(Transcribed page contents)
========================

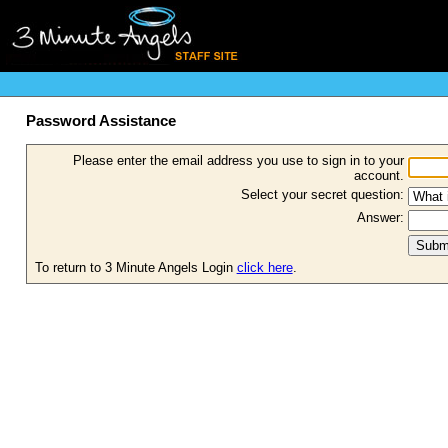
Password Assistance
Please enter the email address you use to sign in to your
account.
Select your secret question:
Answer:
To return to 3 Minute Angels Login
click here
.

========================

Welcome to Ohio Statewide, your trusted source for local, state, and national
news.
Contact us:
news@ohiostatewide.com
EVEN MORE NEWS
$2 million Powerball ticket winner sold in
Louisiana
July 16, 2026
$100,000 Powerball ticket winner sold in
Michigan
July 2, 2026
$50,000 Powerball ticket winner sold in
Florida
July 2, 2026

========================

TASK: Would you filter the records and copy each line that contains the word "winner"?

THE COMPLETED TASK:
$2 million Powerball ticket winner sold in
$100,000 Powerball ticket winner sold in
$50,000 Powerball ticket winner sold in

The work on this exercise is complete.